> _What the task requires_: Word for word, print the entries that follow.
Material to process Start Marker
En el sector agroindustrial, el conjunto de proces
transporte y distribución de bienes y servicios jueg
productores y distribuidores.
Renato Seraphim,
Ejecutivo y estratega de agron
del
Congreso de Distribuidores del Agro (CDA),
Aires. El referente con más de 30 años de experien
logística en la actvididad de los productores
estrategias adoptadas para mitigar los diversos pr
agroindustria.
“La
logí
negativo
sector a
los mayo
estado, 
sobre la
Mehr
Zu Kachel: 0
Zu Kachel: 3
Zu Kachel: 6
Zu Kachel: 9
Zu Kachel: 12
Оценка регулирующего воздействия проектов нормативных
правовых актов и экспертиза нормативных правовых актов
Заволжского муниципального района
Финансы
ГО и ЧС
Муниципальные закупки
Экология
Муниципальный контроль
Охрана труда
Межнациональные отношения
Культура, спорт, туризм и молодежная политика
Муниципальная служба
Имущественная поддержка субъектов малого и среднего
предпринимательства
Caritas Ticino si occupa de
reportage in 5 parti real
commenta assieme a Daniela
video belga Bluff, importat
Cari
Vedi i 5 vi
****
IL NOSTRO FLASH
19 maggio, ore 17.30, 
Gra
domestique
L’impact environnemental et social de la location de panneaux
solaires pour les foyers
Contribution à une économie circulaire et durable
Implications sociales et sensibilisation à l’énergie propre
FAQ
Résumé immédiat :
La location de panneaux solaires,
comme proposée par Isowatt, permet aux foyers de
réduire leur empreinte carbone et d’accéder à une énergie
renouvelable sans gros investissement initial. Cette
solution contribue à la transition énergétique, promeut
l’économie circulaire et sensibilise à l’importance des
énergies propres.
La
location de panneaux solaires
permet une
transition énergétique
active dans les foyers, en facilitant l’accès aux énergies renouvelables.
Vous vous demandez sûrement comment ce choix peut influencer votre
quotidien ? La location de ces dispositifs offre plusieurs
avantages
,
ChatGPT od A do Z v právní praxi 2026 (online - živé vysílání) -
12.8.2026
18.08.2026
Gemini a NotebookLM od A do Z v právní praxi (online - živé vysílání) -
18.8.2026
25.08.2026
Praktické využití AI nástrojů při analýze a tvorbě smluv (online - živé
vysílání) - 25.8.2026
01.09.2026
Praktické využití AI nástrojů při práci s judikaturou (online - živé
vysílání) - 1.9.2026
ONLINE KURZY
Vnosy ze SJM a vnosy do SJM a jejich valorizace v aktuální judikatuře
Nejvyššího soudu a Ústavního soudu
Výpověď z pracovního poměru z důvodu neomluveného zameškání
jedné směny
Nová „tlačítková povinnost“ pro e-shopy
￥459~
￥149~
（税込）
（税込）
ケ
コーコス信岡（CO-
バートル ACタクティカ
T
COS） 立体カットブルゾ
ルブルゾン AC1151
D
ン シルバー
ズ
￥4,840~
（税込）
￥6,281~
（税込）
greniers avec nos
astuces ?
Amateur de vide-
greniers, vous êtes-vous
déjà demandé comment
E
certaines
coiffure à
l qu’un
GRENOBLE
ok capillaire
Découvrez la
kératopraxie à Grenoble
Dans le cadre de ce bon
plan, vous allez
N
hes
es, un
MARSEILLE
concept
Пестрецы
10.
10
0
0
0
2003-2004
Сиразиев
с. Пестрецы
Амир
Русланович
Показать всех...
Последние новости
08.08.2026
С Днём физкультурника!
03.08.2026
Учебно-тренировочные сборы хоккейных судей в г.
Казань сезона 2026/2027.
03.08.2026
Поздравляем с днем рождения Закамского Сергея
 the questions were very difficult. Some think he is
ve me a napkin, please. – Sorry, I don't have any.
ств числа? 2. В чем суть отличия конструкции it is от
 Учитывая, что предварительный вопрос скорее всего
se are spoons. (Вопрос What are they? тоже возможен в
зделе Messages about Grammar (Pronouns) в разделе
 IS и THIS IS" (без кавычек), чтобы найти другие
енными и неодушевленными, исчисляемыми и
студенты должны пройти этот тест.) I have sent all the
Material to process End Marker
> _The completed task_:
En el sector agroindustrial, el conjunto de proces
transporte y distribución de bienes y servicios jueg
productores y distribuidores.
Renato Seraphim,
Ejecutivo y estratega de agron
del
Congreso de Distribuidores del Agro (CDA),
Aires. El referente con más de 30 años de experien
logística en la actvididad de los productores
estrategias adoptadas para mitigar los diversos pr
agroindustria.
“La
logí
negativo
sector a
los mayo
estado, 
sobre la
Mehr
Zu Kachel: 0
Zu Kachel: 3
Zu Kachel: 6
Zu Kachel: 9
Zu Kachel: 12
Оценка регулирующего воздействия проектов нормативных
правовых актов и экспертиза нормативных правовых актов
Заволжского муниципального района
Финансы
ГО и ЧС
Муниципальные закупки
Экология
Муниципальный контроль
Охрана труда
Межнациональные отношения
Культура, спорт, туризм и молодежная политика
Муниципальная служба
Имущественная поддержка субъектов малого и среднего
предпринимательства
Caritas Ticino si occupa de
reportage in 5 parti real
commenta assieme a Daniela
video belga Bluff, importat
Cari
Vedi i 5 vi
****
IL NOSTRO FLASH
19 maggio, ore 17.30, 
Gra
domestique
L’impact environnemental et social de la location de panneaux
solaires pour les foyers
Contribution à une économie circulaire et durable
Implications sociales et sensibilisation à l’énergie propre
FAQ
Résumé immédiat :
La location de panneaux solaires,
comme proposée par Isowatt, permet aux foyers de
réduire leur empreinte carbone et d’accéder à une énergie
renouvelable sans gros investissement initial. Cette
solution contribue à la transition énergétique, promeut
l’économie circulaire et sensibilise à l’importance des
énergies propres.
La
location de panneaux solaires
permet une
transition énergétique
active dans les foyers, en facilitant l’accès aux énergies renouvelables.
Vous vous demandez sûrement comment ce choix peut influencer votre
quotidien ? La location de ces dispositifs offre plusieurs
avantages
,
ChatGPT od A do Z v právní praxi 2026 (online - živé vysílání) -
12.8.2026
18.08.2026
Gemini a NotebookLM od A do Z v právní praxi (online - živé vysílání) -
18.8.2026
25.08.2026
Praktické využití AI nástrojů při analýze a tvorbě smluv (online - živé
vysílání) - 25.8.2026
01.09.2026
Praktické využití AI nástrojů při práci s judikaturou (online - živé
vysílání) - 1.9.2026
ONLINE KURZY
Vnosy ze SJM a vnosy do SJM a jejich valorizace v aktuální judikatuře
Nejvyššího soudu a Ústavního soudu
Výpověď z pracovního poměru z důvodu neomluveného zameškání
jedné směny
Nová „tlačítková povinnost“ pro e-shopy
￥459~
￥149~
（税込）
（税込）
ケ
コーコス信岡（CO-
バートル ACタクティカ
T
COS） 立体カットブルゾ
ルブルゾン AC1151
D
ン シルバー
ズ
￥4,840~
（税込）
￥6,281~
（税込）
greniers avec nos
astuces ?
Amateur de vide-
greniers, vous êtes-vous
déjà demandé comment
E
certaines
coiffure à
l qu’un
GRENOBLE
ok capillaire
Découvrez la
kératopraxie à Grenoble
Dans le cadre de ce bon
plan, vous allez
N
hes
es, un
MARSEILLE
concept
Пестрецы
10.
10
0
0
0
2003-2004
Сиразиев
с. Пестрецы
Амир
Русланович
Показать всех...
Последние новости
08.08.2026
С Днём физкультурника!
03.08.2026
Учебно-тренировочные сборы хоккейных судей в г.
Казань сезона 2026/2027.
03.08.2026
Поздравляем с днем рождения Закамского Сергея
 the questions were very difficult. Some think he is
ve me a napkin, please. – Sorry, I don't have any.
ств числа? 2. В чем суть отличия конструкции it is от
 Учитывая, что предварительный вопрос скорее всего
se are spoons. (Вопрос What are they? тоже возможен в
зделе Messages about Grammar (Pronouns) в разделе
 IS и THIS IS" (без кавычек), чтобы найти другие
енными и неодушевленными, исчисляемыми и
студенты должны пройти этот тест.) I have sent all the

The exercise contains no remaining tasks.